## Exercise details
Extract, exactly as written, each line from the start of the records below to the line containing "Soldados del Ejército", both ends included; drop the pictures.

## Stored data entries

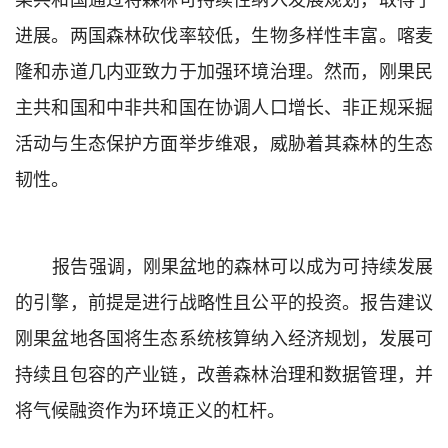
进展
。两国
森林砍伐率较低，生物多样性丰富。喀麦
隆和赤道几内亚
致力于
加强环境治理。然而，刚果民
主共和国和中非共和国在协调人口增长、非正规采掘
活动与生态保护方面举步维艰，威胁着其森林的生态
韧性。
报告强调，刚果盆地的森林可以成为可持续发展
的引擎，前提是进行战略性且公平的投资。报告建议
刚果盆地各国将生态系统核算纳入经济规划，发展可
持续且包容的产业链，改善森林治理和数据管理，并
将气候融资作为环境正义的杠杆。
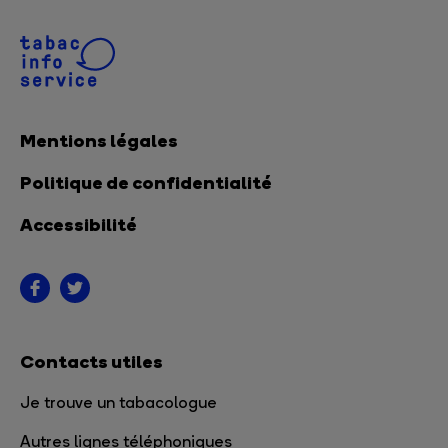
Mentions légales
Politique de confidentialité
Accessibilité
Contacts utiles
Je trouve un tabacologue
Autres lignes téléphoniques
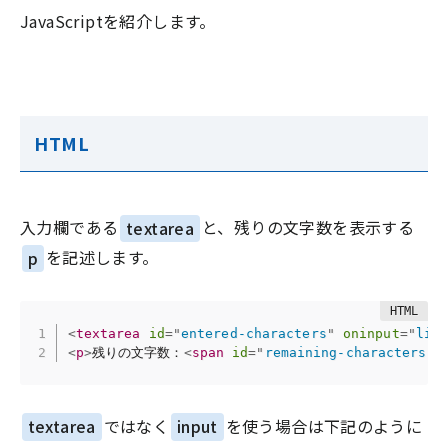
JavaScriptを紹介します。
HTML
入力欄である
textarea
と、残りの文字数を表示する
p
を記述します。
<
textarea
id
=
"
entered-characters
"
oninput
=
"
lim
<
p
>
残りの文字数：
<
span
id
=
"
remaining-characters
"
>
textarea
ではなく
input
を使う場合は下記のように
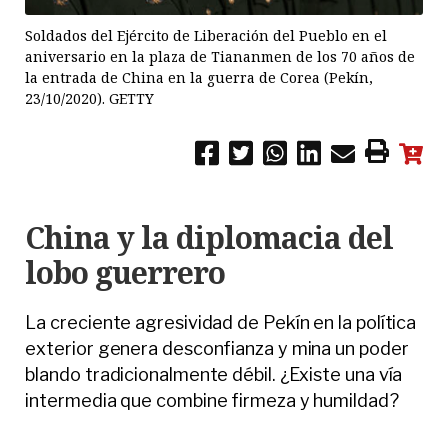
Soldados del Ejército de Liberación del Pueblo en el
aniversario en la plaza de Tiananmen de los 70 años de
la entrada de China en la guerra de Corea (Pekín,
23/10/2020). GETTY
China y la diplomacia del
lobo guerrero
La creciente agresividad de Pekín en la política
exterior genera desconfianza y mina un poder
blando tradicionalmente débil. ¿Existe una vía
intermedia que combine firmeza y humildad?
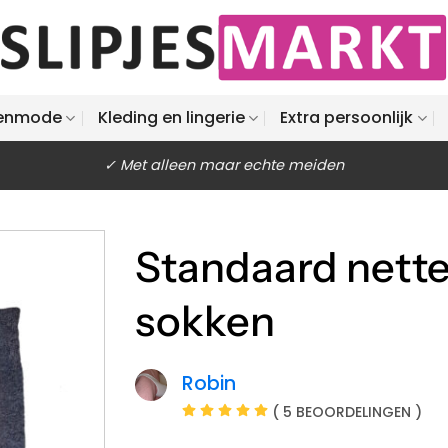
enmode
Kleding en lingerie
Extra persoonlijk
✓ Met alleen maar echte meiden
Standaard nette
sokken
Robin
( 5 BEOORDELINGEN )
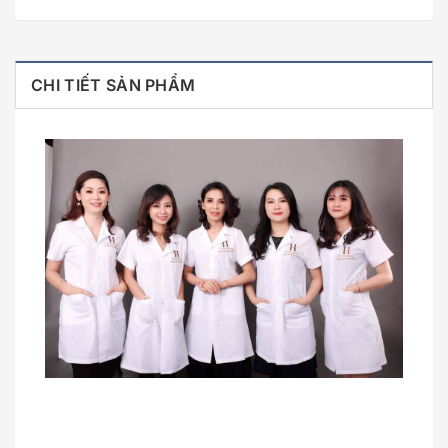
CHI TIẾT SẢN PHẨM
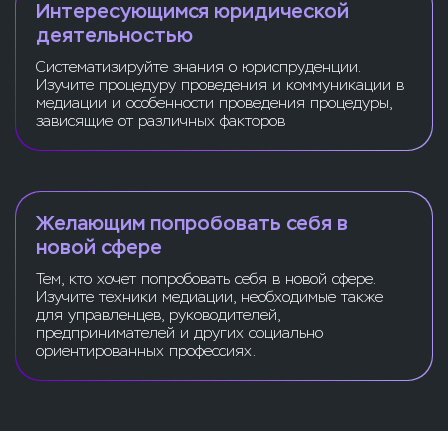
Интересующимся юридической
деятельностью
Систематизируйте знания о юриспруденции.
Изучите процедуру проведения и коммуникации в
медиации и особенности проведения процедуры,
зависящие от различных факторов
Желающим попробовать себя в
новой сфере
Тем, кто хочет попробовать себя в новой сфере.
Изучите техники медиации, необходимые также
для управленцев, руководителей,
предпринимателей и других социально
ориентированных профессиях.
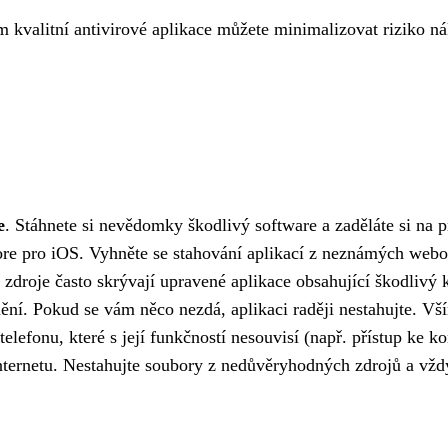
kvalitní antivirové aplikace můžete minimalizovat riziko nák
e
. Stáhnete si nevědomky škodlivý software a zaděláte si na 
ore pro iOS. Vyhněte se stahování aplikací z neznámých web
droje často skrývají upravené aplikace obsahující škodlivý kó
ění. Pokud se vám něco nezdá, aplikaci raději nestahujte. Vší
telefonu, které s její funkčností nesouvisí (např. přístup k
nternetu. Nestahujte soubory z nedůvěryhodných zdrojů a vždy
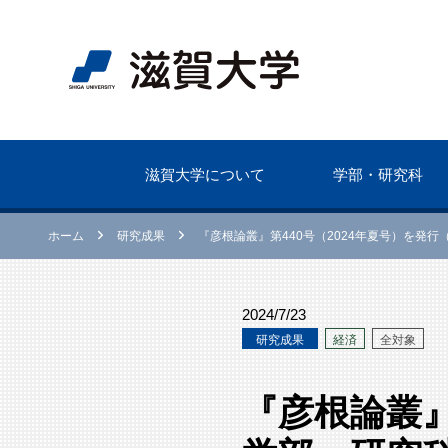
滋賀⼤学について
学部・研究科
ホーム
研究成果
『彦根論叢』第440号（2024年夏号）を発
2024/7/23
研究成果
経済
全対象
『彦根論叢』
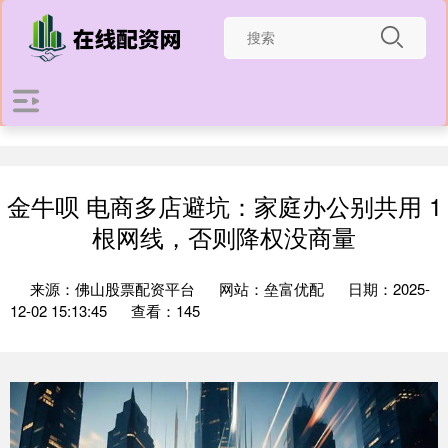
金牛呗 电商多店避坑：家庭办公别共用 1
根网线，否则降权没商量
来源：佛山股票配资平台
网站：垒富优配
日期：2025-
12-02 15:13:45
查看：145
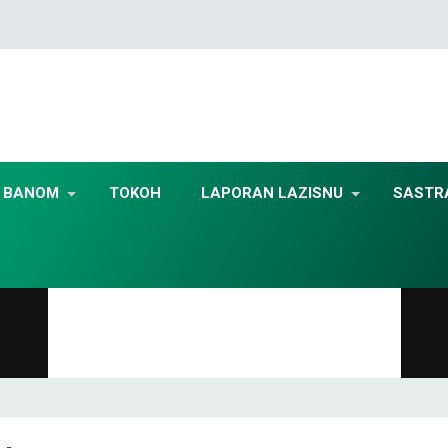
BANOM
TOKOH
LAPORAN LAZISNU
SASTR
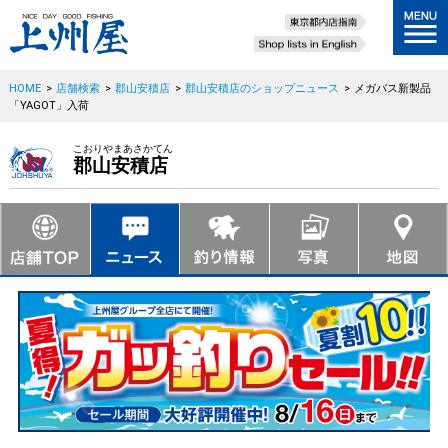
HOME
>
店舗検索
>
郡山安積店
>
郡山安積店のショップニュース
>
メガバス新製品
「YAGOT」入荷
こおりやまあさかてん
郡山安積店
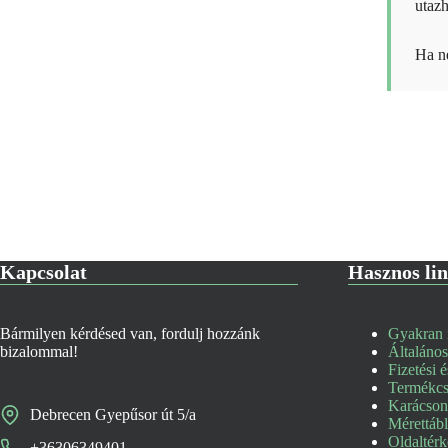
utazh
Ha ne
Kapcsolat
Hasznos li
Bármilyen kérdésed van, fordulj hozzánk
Gyakran i
bizalommal!
Általános
Fizetési é
Termékcse
Karácsony
Debrecen Gyepűsor út 5/a
Mérettáb
Oldaltér
+36306349401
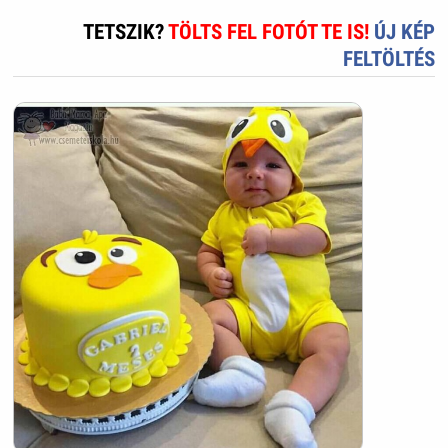
TETSZIK?
TÖLTS FEL FOTÓT TE IS!
ÚJ KÉP
FELTÖLTÉS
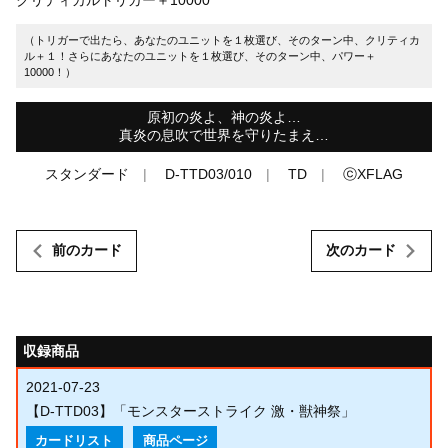
（トリガーで出たら、あなたのユニットを１枚選び、そのターン中、クリティカ
ル＋１！さらにあなたのユニットを１枚選び、そのターン中、パワー＋
10000！）
原初の炎よ、神の炎よ…
真炎の息吹で世界を守りたまえ…
スタンダード
D-TTD03/010
TD
ⓒXFLAG
前のカード
次のカード
収録商品
2021-07-23
【D-TTD03】「モンスターストライク 激・獣神祭」
カードリスト
商品ページ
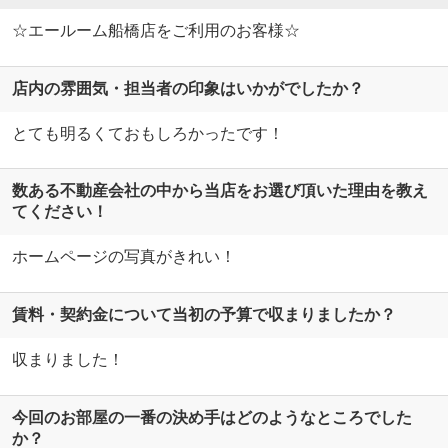
☆エールーム船橋店をご利用のお客様☆
店内の雰囲気・担当者の印象はいかがでしたか？
とても明るくておもしろかったです！
数ある不動産会社の中から当店をお選び頂いた理由を教え
てください！
ホームページの写真がきれい！
賃料・契約金について当初の予算で収まりましたか？
収まりました！
今回のお部屋の一番の決め手はどのようなところでした
か？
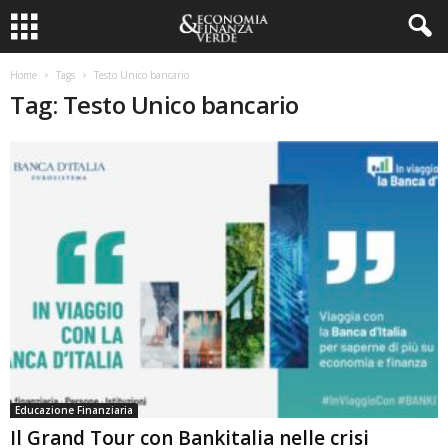
Home
Tags
Testo Unico bancario
Tag: Testo Unico bancario
Educazione Finanziaria
Il Grand Tour con Bankitalia nelle crisi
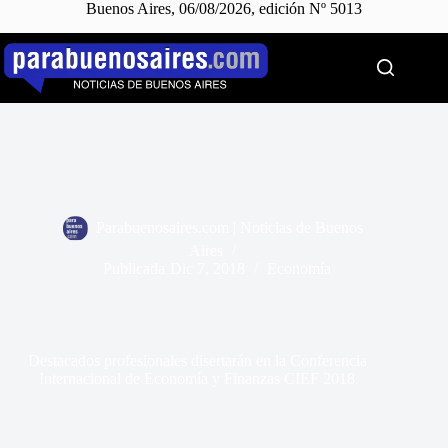
Buenos Aires, 06/08/2026, edición Nº 5013
Saltar
al
contenido
Parabuenosaires.com | Noticias de Buenos
Aires
Publicada
Dic 7, 2018
Economía
Destacados profesionales disertarán en la Conferencia
Internacional de Economía y Finanzas CIEF 2018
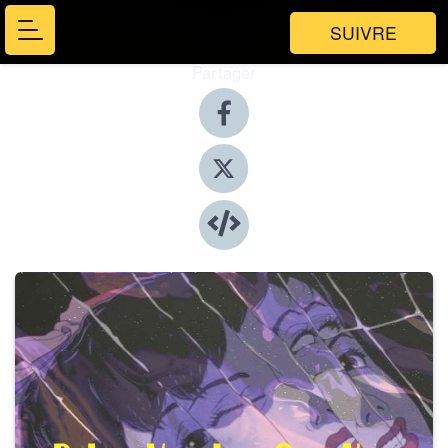
SUIVRE
Partager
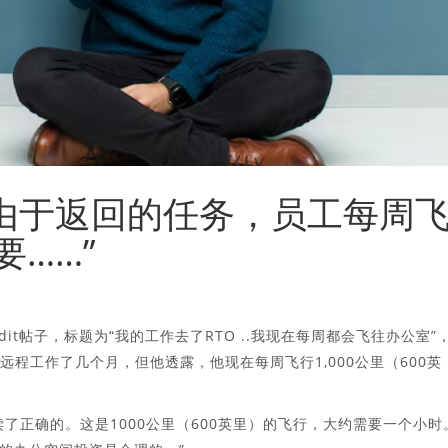
：由于返回的任务，员工每周
要……”
it帖子，标题为“我的工作去了RTO ..我现在每周都会飞往办公室”
远程工作了几个月，但他透露，他现在每周飞行1,000公里（600英
了正确的。这是1000公里（600英里）的飞行，大约需要一个小时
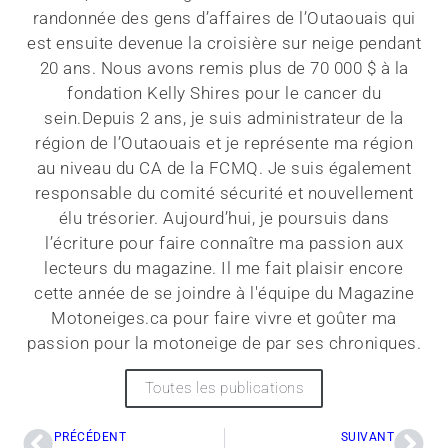
randonnée des gens d’affaires de l’Outaouais qui
est ensuite devenue la croisière sur neige pendant
20 ans. Nous avons remis plus de 70 000 $ à la
fondation Kelly Shires pour le cancer du
sein.Depuis 2 ans, je suis administrateur de la
région de l’Outaouais et je représente ma région
au niveau du CA de la FCMQ. Je suis également
responsable du comité sécurité et nouvellement
élu trésorier. Aujourd’hui, je poursuis dans
l’écriture pour faire connaître ma passion aux
lecteurs du magazine. Il me fait plaisir encore
cette année de se joindre à l'équipe du Magazine
Motoneiges.ca pour faire vivre et goûter ma
passion pour la motoneige de par ses chroniques.
Toutes les publications
PRÉCÉDENT
SUIVANT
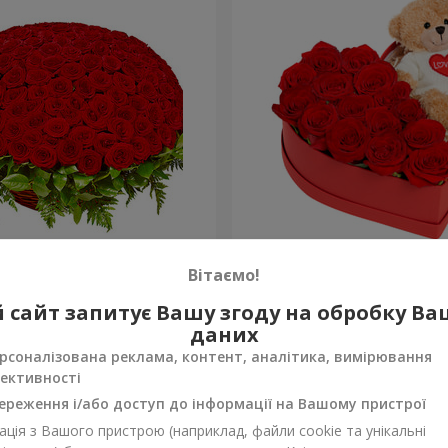
а троянда
Композиція "Зворушливий
Вітаємо!
2 443 грн
 сайт запитує Вашу згоду на обробку В
Замовити
даних
рсоналізована реклама, контент, аналітика, вимірювання
ективності
ереження і/або доступ до інформації на Вашому пристрої
ція з Вашого пристрою (наприклад, файли cookie та унікальні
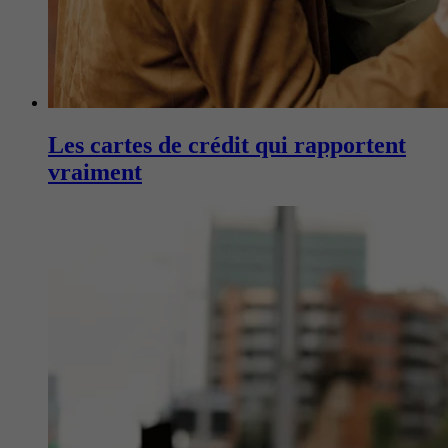
Les cartes de crédit qui rapportent
vraiment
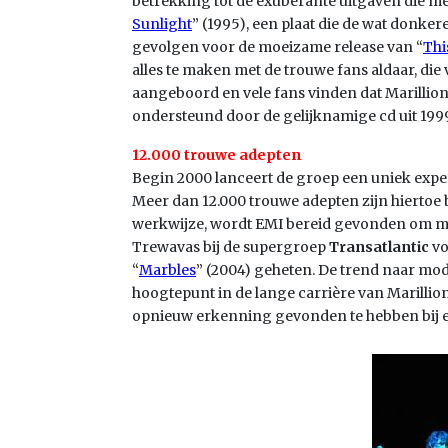
betrekking tot de exuberante uitgaven die met
Sunlight
” (1995), een plaat die de wat donke
gevolgen voor de moeizame release van “
Thi
alles te maken met de trouwe fans aldaar, di
aangeboord en vele fans vinden dat Marillion 
ondersteund door de gelijknamige cd uit 1999
12.000 trouwe adepten
Begin 2000 lanceert de groep een uniek expe
Meer dan 12.000 trouwe adepten zijn hiertoe 
werkwijze, wordt EMI bereid gevonden om mee i
Trewavas bij de supergroep
Transatlantic
vo
“
Marbles
” (2004) geheten. De trend naar mode
hoogtepunt in de lange carrière van Marilli
opnieuw erkenning gevonden te hebben bij 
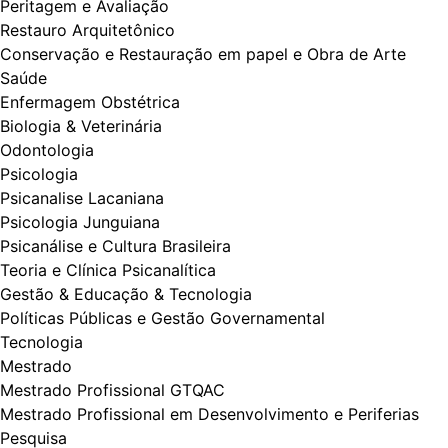
Peritagem e Avaliação
Restauro Arquitetônico
Conservação e Restauração em papel e Obra de Arte
Saúde
Enfermagem Obstétrica
Biologia & Veterinária
Odontologia
Psicologia
Psicanalise Lacaniana
Psicologia Junguiana
Psicanálise e Cultura Brasileira
Teoria e Clínica Psicanalítica
Gestão & Educação & Tecnologia
Políticas Públicas e Gestão Governamental
Tecnologia
Mestrado
Mestrado Profissional GTQAC
Mestrado Profissional em Desenvolvimento e Periferias
Pesquisa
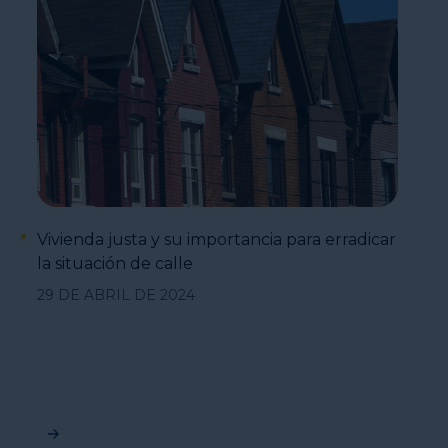
Vivienda justa y su importancia para erradicar
la situación de calle
29 DE ABRIL DE 2024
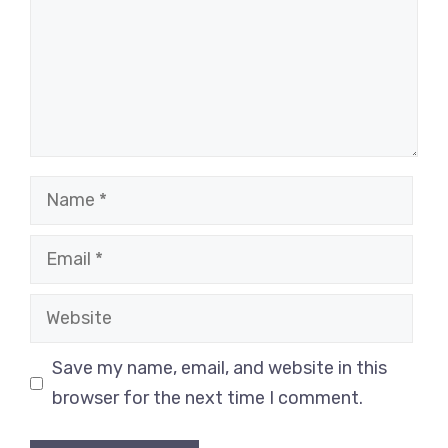
Name
Email
Website
Save my name, email, and website in this
browser for the next time I comment.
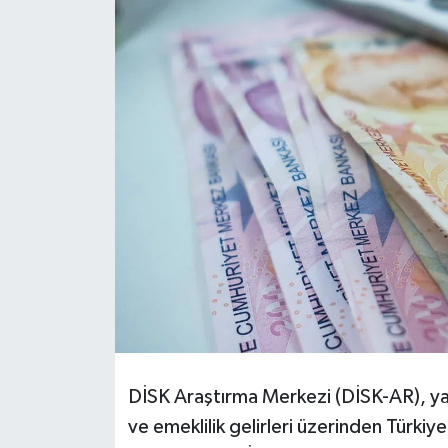
DÜNYA
EĞİTİM
TURİZM
RÖPORTAJ
VİDEO HABERLER
YAZARLAR
RESMİ İLAN
MAGAZİN
DİSK Araştırma Merkezi (DİSK-AR), yay
ve emeklilik gelirleri üzerinden Türkiye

## Output of the task
进展
。两国
森林砍伐率较低，生物多样性丰富。喀麦
隆和赤道几内亚
致力于
加强环境治理。然而，刚果民
主共和国和中非共和国在协调人口增长、非正规采掘
活动与生态保护方面举步维艰，威胁着其森林的生态
韧性。
报告强调，刚果盆地的森林可以成为可持续发展
的引擎，前提是进行战略性且公平的投资。报告建议
刚果盆地各国将生态系统核算纳入经济规划，发展可
持续且包容的产业链，改善森林治理和数据管理，并
将气候融资作为环境正义的杠杆。
Mentions légales
Politique de confidentialité
Accessibilité
Contacts utiles
Je trouve un tabacologue
Autres lignes téléphoniques
JavaScriptを紹介します。
HTML
入力欄である
textarea
と、残りの文字数を表示する
p
を記述します。
<
textarea
id
=
"
entered-characters
"
oninput
=
"
lim
<
p
>
残りの文字数：
<
span
id
=
"
remaining-characters
"
>
textarea
ではなく
input
を使う場合は下記のように
Soldados del Ejército de Liberación del Pueblo en el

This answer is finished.